I questioned myself always. What is love? How does it feel to be in love? I never believed in love and I thought love is just the waste of time. Love is nothing but an emotional support, a need that people have. Love, I thought, is just something, like a name given to a relationship. Love was just a four letter word that is most highly overrated after the Fuck word of course. Love love love. . .I used to be crazy when hear that people are in love and are going crazy for it. The day I met you things changed. I think I was in love with you.
I loved talking to you. You were the first thought in the morning and were always there on my mind. You were the person I ever thought of being with. If I didn't see you for a day, I felt incomplete. At times it was difficult for me to breathe, it was difficult to cry, to laugh, to eat, to sleep and everything that is sooo easy to do otherwise. When you didn't talked fora day I cried, I cried out loud, without being aware of the reason. I think I was afraid of losing you. I think I was worried about losing you. I think I was worried that what if you don't call me the next day. My heart wanted you always, it urged for you always. I was going crazy for you.
At times, I used to be in my thoughts, listening to one single number playing in my ears. Listening to the favorite line. And the words that make me feel your presence. It went on and on and on. . .I was awake whole night, I was awake always, I wanted to be with you always. I wanted the sleep to fly away so I can think about you. When it rained. . .I thought if you were here. . .If you were with me. . .I would have played with raindrops, splashed them on your face and would have run away. You were with me when it rained. When it was cold. . .tooo cold. . .I saw you holding my hands, walking on the street, with dim lights, chilled chilly breeze. . .I was freezing, so were you. But I just saw you and nothing else. I reached home in no time. It was difficult to say good bye. But you left. I was awake, the whole night, thinking about you, thinking about the weather, thinking how beautiful the world is, thinking, just thinking something, not wanted to go to sleep and everything that is sooo easy to do otherwise.

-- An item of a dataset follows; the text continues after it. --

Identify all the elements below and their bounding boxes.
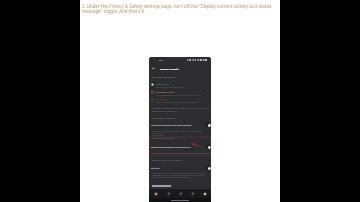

I felt different, I felt a different person, I felt I am an angel, I am an angel to love you, I felt you are a saviour to save me from this world, and make me yours. I felt different. I never felt that before. I felt, I felt I am a bird who can fly the world, I felt like a kid, so pure and innocent, I felt like the rose water that makes you feel fresh, I felt like a rose, I felt like a petal . I was a rose. I felt so human. I was in love. . . Oh God. . .I was in love. I could feel the summers, the sun, the moon, the breeze, the wait, the love! I could feel the love! Yes, I was in love! I was happy, I was laughing, I was dancing, I was singing, I was going crazy, I was jumping, I was playing, I was imagining.
I was in Love!! I was in love with you!
I dreamed you and me. I dreamed US. I dreamed about us. Yes I saw you and
I saw me. . .
I saw us walking down, I saw us together, I saw us playing hide and seek, I saw us in the moon, I saw us in the sun, in the trees, the leaves, in the pictures, I saw us in the future!! I saw the home, I saw the kitchen, I saw the love. . .I saw more love. . .and love. . .only love. . . because I saw us! Wow. I saw you and me. I was in love. I was dancing, I was singing! I danced all over the place, I danced myself. I was excited to see you the next day. I was excited to tell you that now I can be you and you can be me and we can be us. I was excited, still singing and dancing, dancing all over the place.
By that time a warden comes to the room and says to me,‘Hey mad girl, he is no more. He died. Why do you keep repeating the same thing every night? God, your generation kids are really crazy. Come, eat something, you haven't eaten for two days, even you want to die or what?’
What? I told the warden at the Asylum. I said he is coming to pick me up. He is coming in no time. He will come for sure, and I cried and cried. I cried. I still danced, I clapped, I called your name. . .’Aryan, Aryan. . .Aryan. . .
Aryan, I wish I could have told you how much I loved you. Why didn't you take me with you? Why did you go alone? I wish if I could have let you know.. that my life begins with you and ends before you.
I miss you in me. I am missing you in Me!! But Aryan I promise. . .if I meet you the next time . . .I won't cry.. I promise. . .I will listen to you. . . I promise, I will receive your call always, and will reply to your text. I promise Aryan I won't be angry at you, I promise I will eat at the restaurant you like, I promise Aryan, I won't leave you . I promise! I promise everything, except the fact that I can't stop loving you. Because I love you.
I am missing you in me!!
P.S: Dedicated for people who are in love. This is dedicated to people who lost their loved ones before even letting them know that they were loved by you.This is just for love. Just say it out to people whom you love. Love needs to be expressed. Love is the life, believe me it is!